*** Opening of Provided information ***
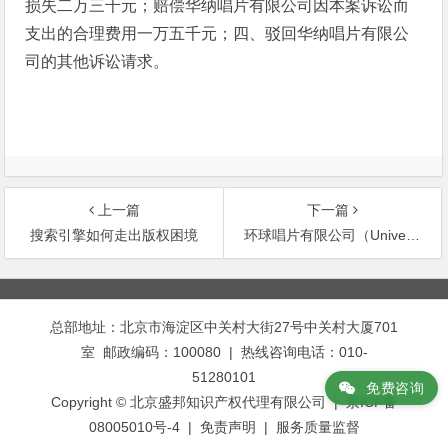
损失二万三千元；赔偿华纳唱片有限公司因本案诉讼而
支出的合理费用一万五千元；四、驳回华纳唱片有限公
司的其他诉讼请求。
上一篇
下一篇
搜索引擎如何走出版权困境
环球唱片有限公司（Universal Music Limited）诉上海森蓝电脑网
文
章
总部地址：北京市海淀区中关村大街27号中关村大厦701
导
室 邮政编码：100080 | 热线咨询电话：010-
航
51280101
免费咨询
Copyright © 北京盛邦知识产权代理有限公司 | 京ICP备
08005010号-4 |
免责声明
|
服务质量监督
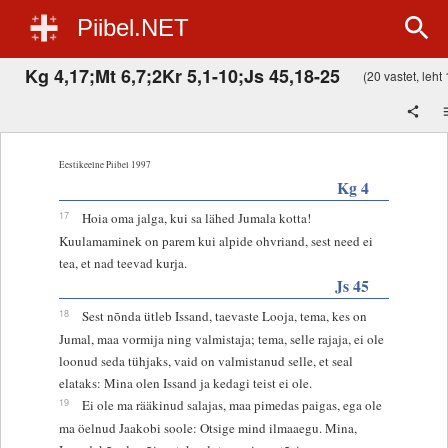
Piibel.NET
Kg 4,17;Mt 6,7;2Kr 5,1-10;Js 45,18-25
(20 vastet, leht 
Eestikeelne Piibel 1997
Kg 4
17
Hoia oma jalga, kui sa lähed Jumala kotta!
Kuulamaminek on parem kui alpide ohvriand, sest need ei
tea, et nad teevad kurja.
Js 45
18
Sest nõnda ütleb Issand, taevaste Looja, tema, kes on
Jumal, maa vormija ning valmistaja; tema, selle rajaja, ei ole
loonud seda tühjaks, vaid on valmistanud selle, et seal
elataks: Mina olen Issand ja kedagi teist ei ole.
19
Ei ole ma rääkinud salajas, maa pimedas paigas, ega ole
ma öelnud Jaakobi soole: Otsige mind ilmaaegu. Mina,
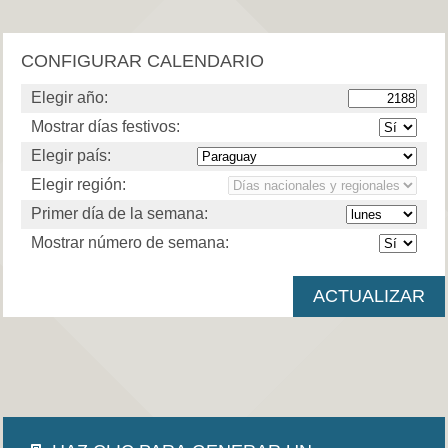
CONFIGURAR CALENDARIO
Elegir año:
Mostrar días festivos:
Elegir país:
Elegir región:
Primer día de la semana:
Mostrar número de semana:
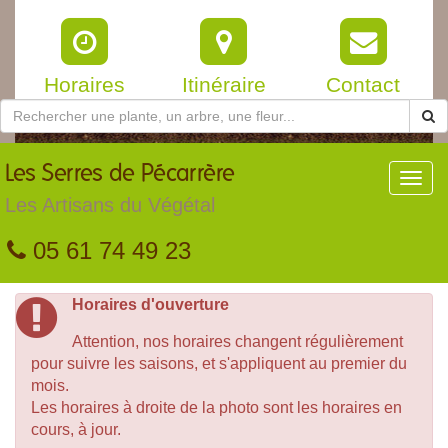
Horaires
Itinéraire
Contact
Les
Serres de Pécarrère
Toggl
navig
Les Artisans du Végétal
05 61 74 49 23
Horaires d'ouverture
Attention, nos horaires changent régulièrement
pour suivre les saisons, et s'appliquent au premier du
mois.
Les horaires à droite de la photo sont les horaires en
cours, à jour.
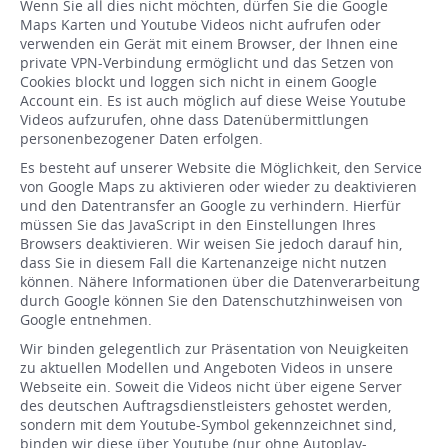
Wenn Sie all dies nicht möchten, dürfen Sie die Google
Maps Karten und Youtube Videos nicht aufrufen oder
verwenden ein Gerät mit einem Browser, der Ihnen eine
private VPN-Verbindung ermöglicht und das Setzen von
Cookies blockt und loggen sich nicht in einem Google
Account ein. Es ist auch möglich auf diese Weise Youtube
Videos aufzurufen, ohne dass Datenübermittlungen
personenbezogener Daten erfolgen.
Es besteht auf unserer Website die Möglichkeit, den Service
von Google Maps zu aktivieren oder wieder zu deaktivieren
und den Datentransfer an Google zu verhindern. Hierfür
müssen Sie das JavaScript in den Einstellungen Ihres
Browsers deaktivieren. Wir weisen Sie jedoch darauf hin,
dass Sie in diesem Fall die Kartenanzeige nicht nutzen
können. Nähere Informationen über die Datenverarbeitung
durch Google können Sie den Datenschutzhinweisen von
Google entnehmen.
Wir binden gelegentlich zur Präsentation von Neuigkeiten
zu aktuellen Modellen und Angeboten Videos in unsere
Webseite ein. Soweit die Videos nicht über eigene Server
des deutschen Auftragsdienstleisters gehostet werden,
sondern mit dem Youtube-Symbol gekennzeichnet sind,
binden wir diese über Youtube (nur ohne Autoplay-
*** Close of Provided information ***
What is being asked: Scan the entries above, and wherever a line holds the string "Mostrar", copy it.

Response:
Mostrar días festivos:
Mostrar número de semana:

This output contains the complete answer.